** Opening Input data block **

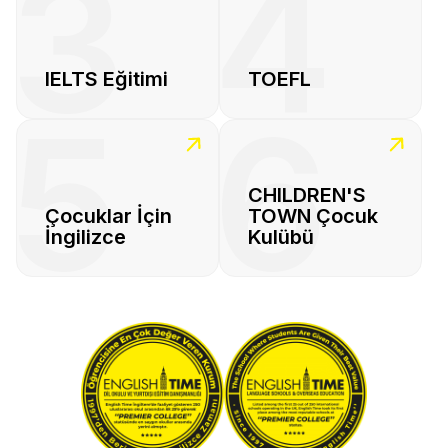
3
4
IELTS Eğitimi
TOEFL
5
6
CHILDREN'S
Çocuklar İçin
TOWN Çocuk
İngilizce
Kulübü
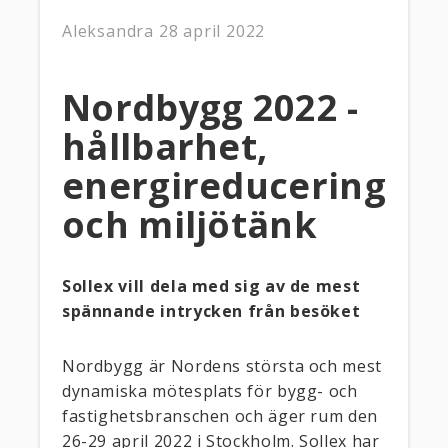
Aleksandra
28 april 2022
Nordbygg 2022 -
hållbarhet,
energireducering
och miljötänk
Sollex vill dela med sig av de mest
spännande intrycken från besöket
Nordbygg är Nordens största och mest
dynamiska mötesplats för bygg- och
fastighetsbranschen och äger rum den
26-29 april 2022 i Stockholm. Sollex har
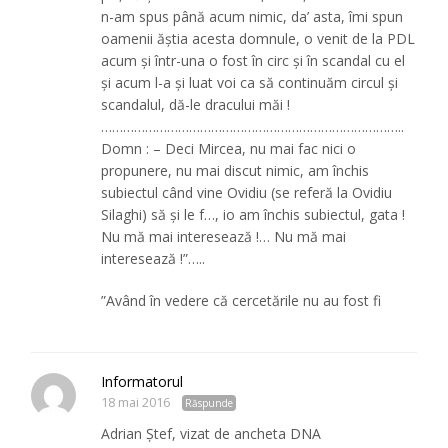
n-am spus până acum nimic, da’ asta, îmi spun
oamenii ăştia acesta domnule, o venit de la PDL
acum şi într-una o fost în circ şi în scandal cu el
şi acum l-a şi luat voi ca să continuăm circul şi
scandalul, dă-le dracului măi !
………………………………………………………………………..
Domn : – Deci Mircea, nu mai fac nici o
propunere, nu mai discut nimic, am închis
subiectul când vine Ovidiu (se referă la Ovidiu
Silaghi) să şi le f…, io am închis subiectul, gata !
Nu mă mai interesează !… Nu mă mai
interesează !”…..
”Având în vedere că cercetările nu au fost fi
Informatorul
18 mai 2016
Răspunde
Adrian Ștef, vizat de ancheta DNA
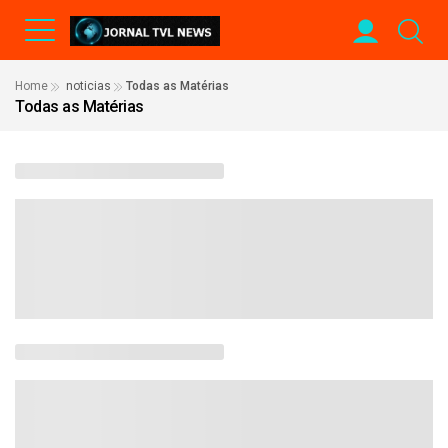
Home
noticias
Todas as Matérias
Todas as Matérias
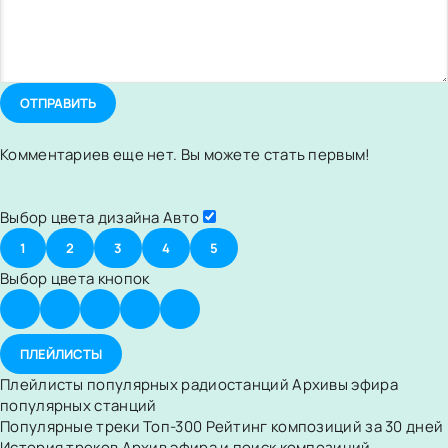
ОТПРАВИТЬ
Комментариев еще нет. Вы можете стать первым!
Выбор цвета дизайна
Авто
1
2
3
4
5
Выбор цвета кнопок
ПЛЕЙЛИСТЫ
Плейлисты популярных радиостанций
Архивы эфира
популярных станций
Популярные треки
Топ-300
Рейтинг композиций за 30 дней
История треков
Архив эфира и поиск композиций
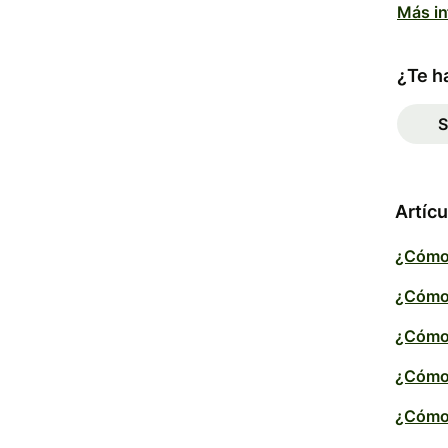
Más in
¿Te ha
S
Artícu
¿Cómo 
¿Cómo 
¿Cómo 
¿Cómo 
¿Cómo 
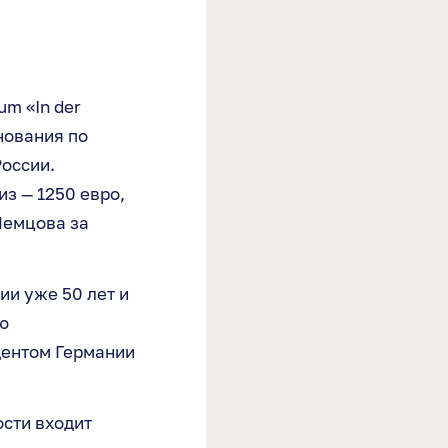
m «In der
нования по
оссии.
з — 1250 евро,
Немцова за
и уже 50 лет и
ю
дентом Германии
ости входит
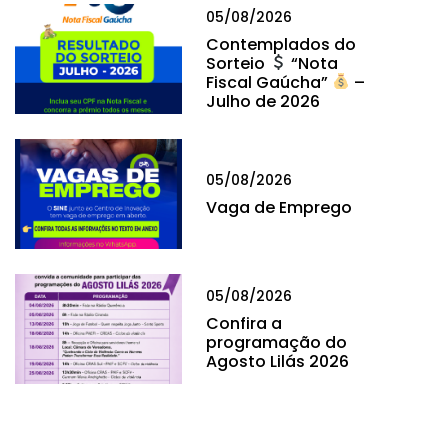
05/08/2026
Contemplados do
Sorteio
“Nota
Fiscal Gaúcha”
–
Julho de 2026
05/08/2026
Vaga de Emprego
05/08/2026
Confira a
programação do
Agosto Lilás 2026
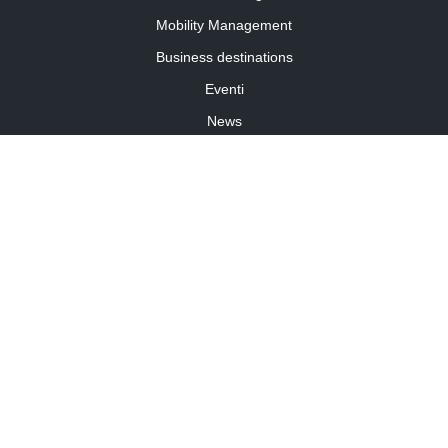
Mobility Management
Business destinations
Eventi
News
Travel Curiosity
Media Partnership
Informativa cookies
Informativa privacy
Linee guida della community
©2026 Travelforbusiness.it – TFB SRL – P.I. 11701860014 – travelforbusiness.it
Travel for business è un periodico registrato presso il Tribunale di Torino R.G. n. 7737/2017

** Closing Input data block **

**Problem description**
From the entries above, extract each line containing "эфира".

**Finished task**
Архивы эфира
Архив эфира и поиск композиций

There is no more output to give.